Il la souleva pour l’étudier à la lumière du lampadaire, sur le trottoir et du projecteur au-dessus de la porte empruntée précédemment. Elle était légèrement enflée et les os des jointures affichaient des traces d’éraflures. Des picots de sang coagulaient à la surface. Il avait hâte de se réfugier à Belgravia pour enfouir son poing dans la glace. Comment procéder sans s’attirer les commentaires de Sonia ?
– Tu aurais mieux fait de nous laisser ramener Daphné et Dante, Gerry et moi.
 Le projecteur s’éteignit, les plongeant dans une semi-obscurité. 
– Allons-y, dit Lawrence, la journée a été longue.
– Gerry n’est pas un mauvais bougre. Je sais que, comme toi, Dante le supporte difficilement, mais il se montre gentil avec Eve. À sa façon.
Alex grimpa dans le 4X4 et baissa la vitre. Lawrence s’accouda au rebord. Il avait envie de dire à son cadet de faire attention à lui, mais ce serait incongru dans ces circonstances. 
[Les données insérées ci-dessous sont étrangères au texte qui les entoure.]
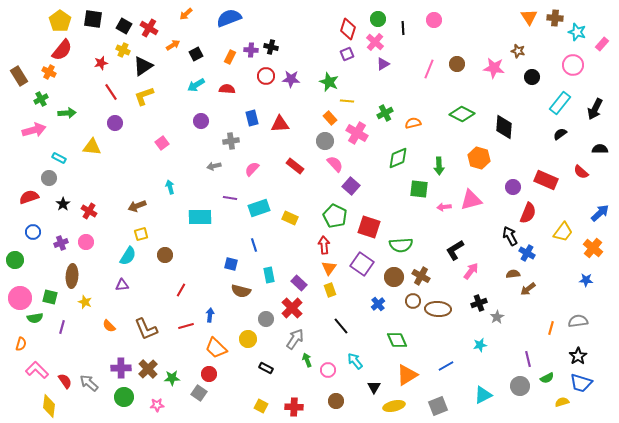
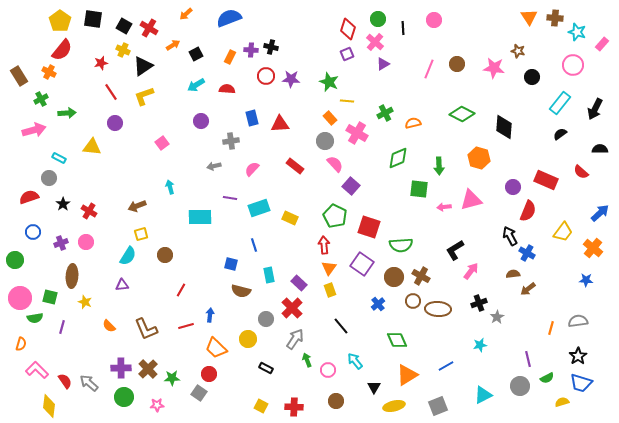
red semicircle at (528, 213): moved 2 px up
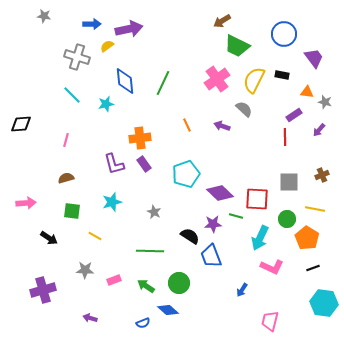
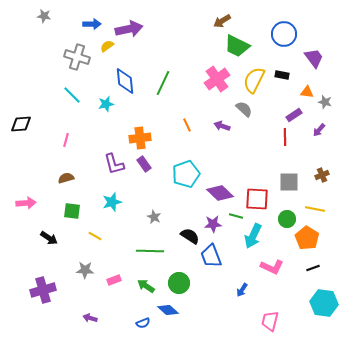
gray star at (154, 212): moved 5 px down
cyan arrow at (260, 238): moved 7 px left, 2 px up
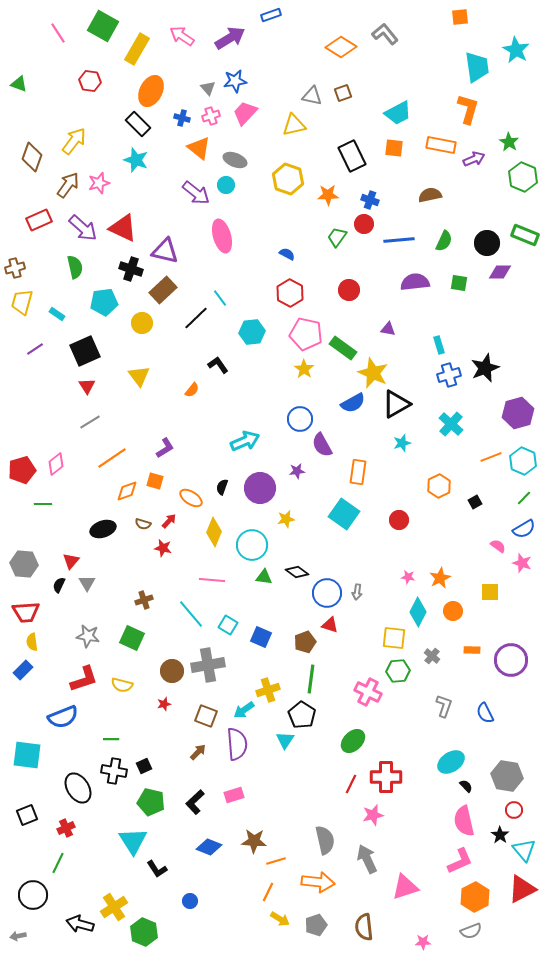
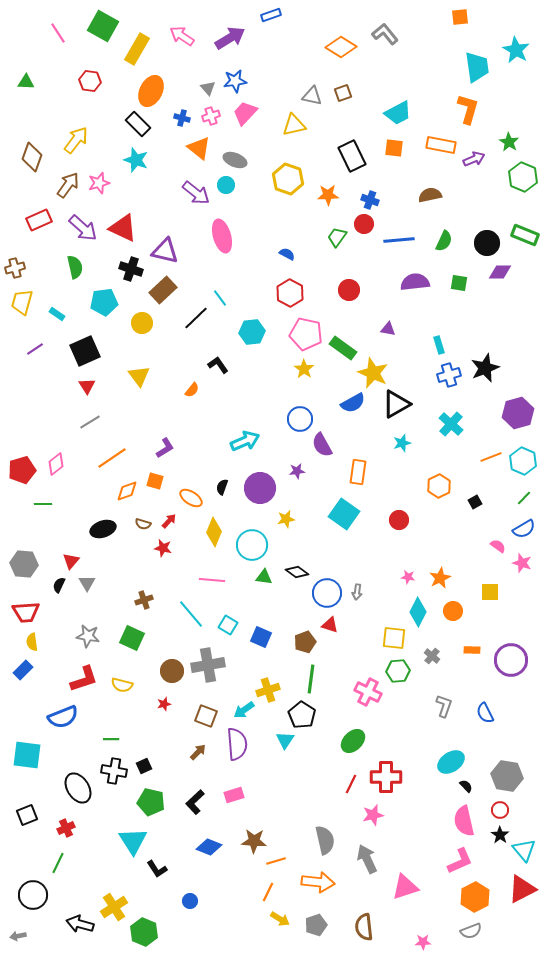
green triangle at (19, 84): moved 7 px right, 2 px up; rotated 18 degrees counterclockwise
yellow arrow at (74, 141): moved 2 px right, 1 px up
red circle at (514, 810): moved 14 px left
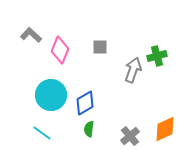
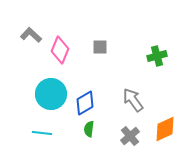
gray arrow: moved 30 px down; rotated 55 degrees counterclockwise
cyan circle: moved 1 px up
cyan line: rotated 30 degrees counterclockwise
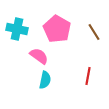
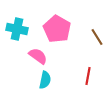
brown line: moved 3 px right, 5 px down
pink semicircle: moved 1 px left
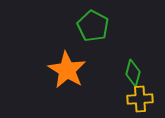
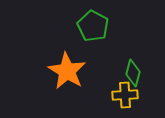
orange star: moved 1 px down
yellow cross: moved 15 px left, 4 px up
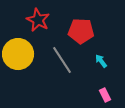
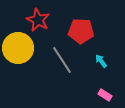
yellow circle: moved 6 px up
pink rectangle: rotated 32 degrees counterclockwise
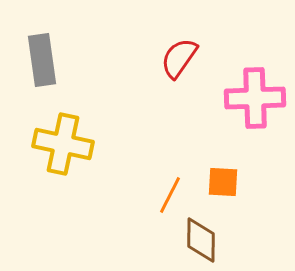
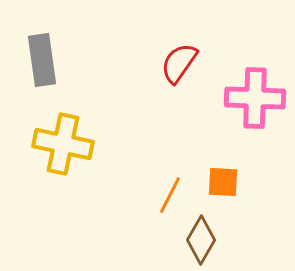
red semicircle: moved 5 px down
pink cross: rotated 4 degrees clockwise
brown diamond: rotated 30 degrees clockwise
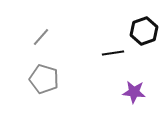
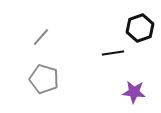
black hexagon: moved 4 px left, 3 px up
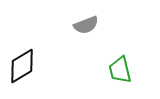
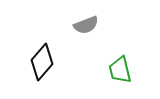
black diamond: moved 20 px right, 4 px up; rotated 18 degrees counterclockwise
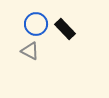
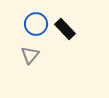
gray triangle: moved 4 px down; rotated 42 degrees clockwise
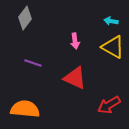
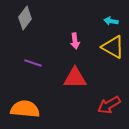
red triangle: rotated 25 degrees counterclockwise
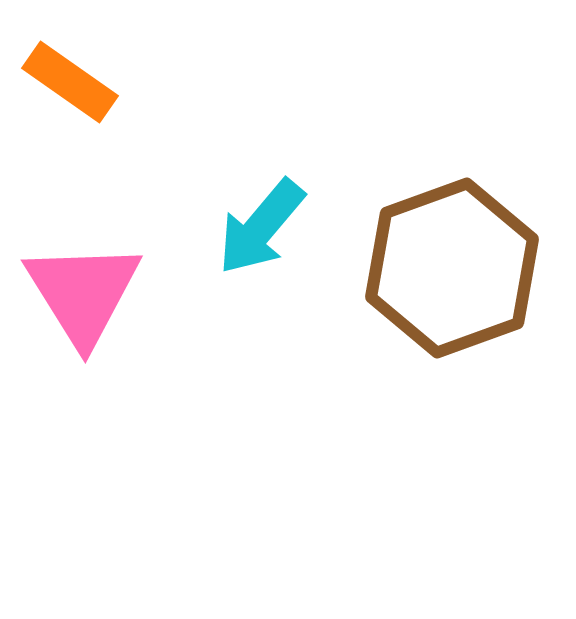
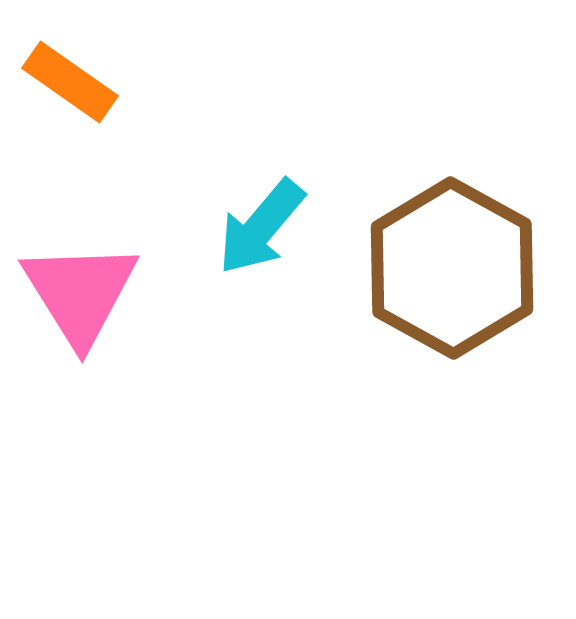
brown hexagon: rotated 11 degrees counterclockwise
pink triangle: moved 3 px left
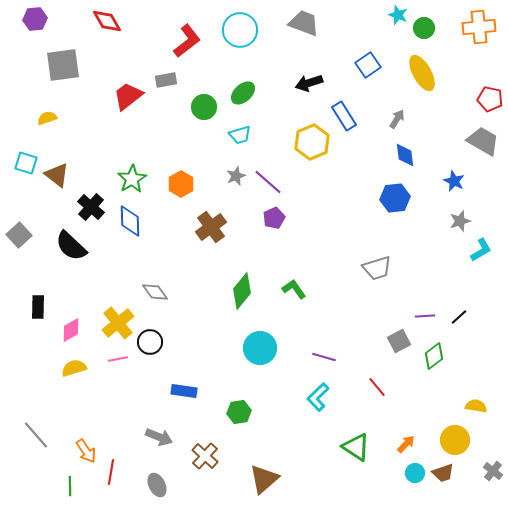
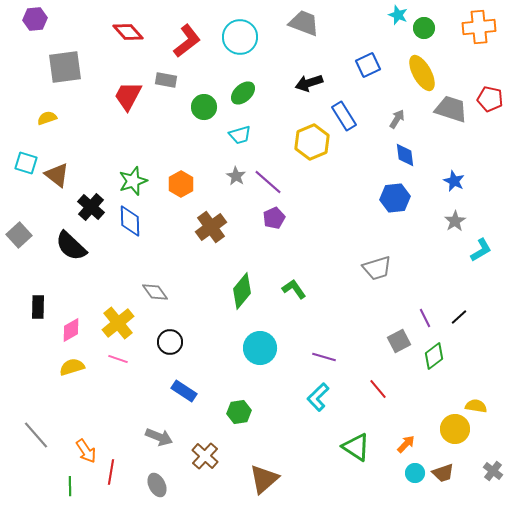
red diamond at (107, 21): moved 21 px right, 11 px down; rotated 12 degrees counterclockwise
cyan circle at (240, 30): moved 7 px down
gray square at (63, 65): moved 2 px right, 2 px down
blue square at (368, 65): rotated 10 degrees clockwise
gray rectangle at (166, 80): rotated 20 degrees clockwise
red trapezoid at (128, 96): rotated 24 degrees counterclockwise
gray trapezoid at (483, 141): moved 32 px left, 32 px up; rotated 12 degrees counterclockwise
gray star at (236, 176): rotated 18 degrees counterclockwise
green star at (132, 179): moved 1 px right, 2 px down; rotated 12 degrees clockwise
gray star at (460, 221): moved 5 px left; rotated 15 degrees counterclockwise
purple line at (425, 316): moved 2 px down; rotated 66 degrees clockwise
black circle at (150, 342): moved 20 px right
pink line at (118, 359): rotated 30 degrees clockwise
yellow semicircle at (74, 368): moved 2 px left, 1 px up
red line at (377, 387): moved 1 px right, 2 px down
blue rectangle at (184, 391): rotated 25 degrees clockwise
yellow circle at (455, 440): moved 11 px up
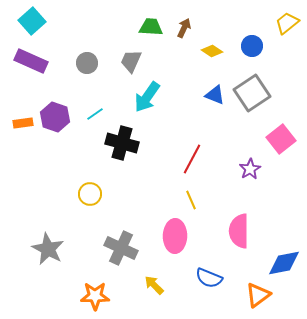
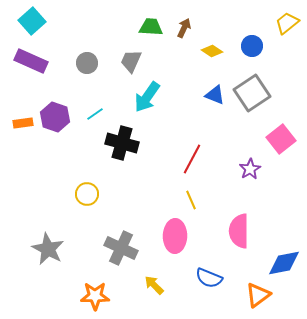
yellow circle: moved 3 px left
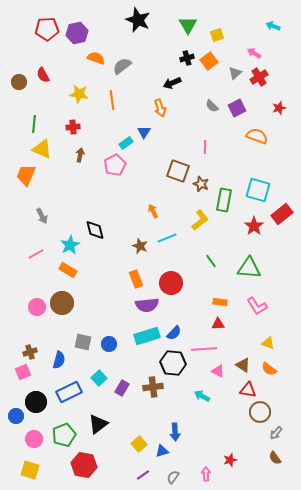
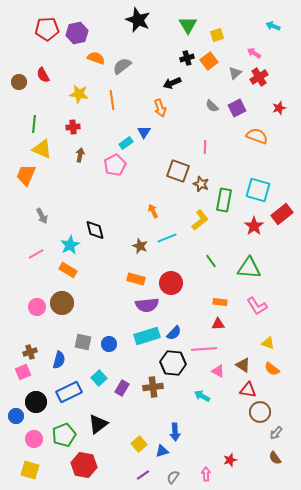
orange rectangle at (136, 279): rotated 54 degrees counterclockwise
orange semicircle at (269, 369): moved 3 px right
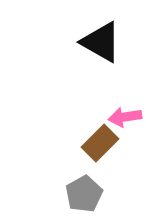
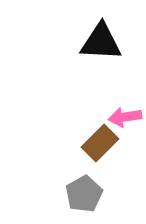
black triangle: rotated 27 degrees counterclockwise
– Ne t’inquiète pas, je connais la route par cœur, je pourrais effectuer l’itinéraire les yeux fermés.
– J’espère bien que non.
Après une pause, il enchaîna :
– Puis-je compter sur toi pour garder cette histoire confidentielle ?
– Sûr. Même si Dante serait aux anges, tu as réalisé son rêve. Ça t’était déjà arrivé avant ?
– Avant ?
– De te battre... à l’adolescence, en pension, tu te bagarrais parfois ?
Lawrence secoua la tête. Gerry avait visé juste en le traitant d’amateur. Pour lui, la violence constituait l’arme des lâches et des impuissants. Il ne voyait pas l’intérêt de récolter des bleus et de risquer de se blesser dans des collisions hasardeuses.
– Je laissais ça à ceux qui cherchaient à se défouler.
Il lui sembla distinguer un sourire sur les lèvres d’Alexander, mais, dans l’ombre de l’habitacle, c’était difficile à affirmer.
– Et ce soir, tu t’es défoulé ?
Il laissa échapper un petit rire.
– Aucunement, et en plus ça fait un mal de chien. Je te déconseille d’essayer, une andouille dans la famille suffit amplement.